**TASK ITEM**: In your copy of the entries, please include no pictures and return every word exactly.

**** EXTRACTED INFORMATION

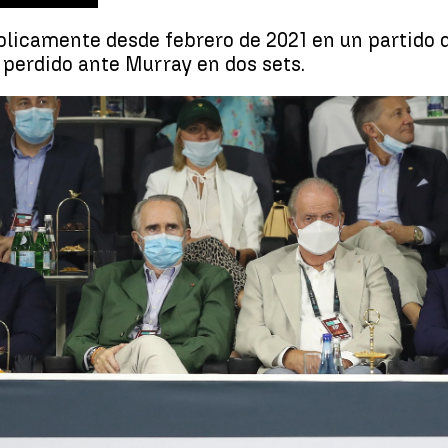
blicamente desde febrero de 2021 en un partido d
 perdido ante Murray en dos sets.
El rey Juan Carlos I reaparece pú
Whatsapp
Facebook
X
Linkedin
19:34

********

**ANSWER TO THIS EXERCISE**:
blicamente desde febrero de 2021 en un partido d
 perdido ante Murray en dos sets.
El rey Juan Carlos I reaparece pú
Whatsapp
Facebook
X
Linkedin
19:34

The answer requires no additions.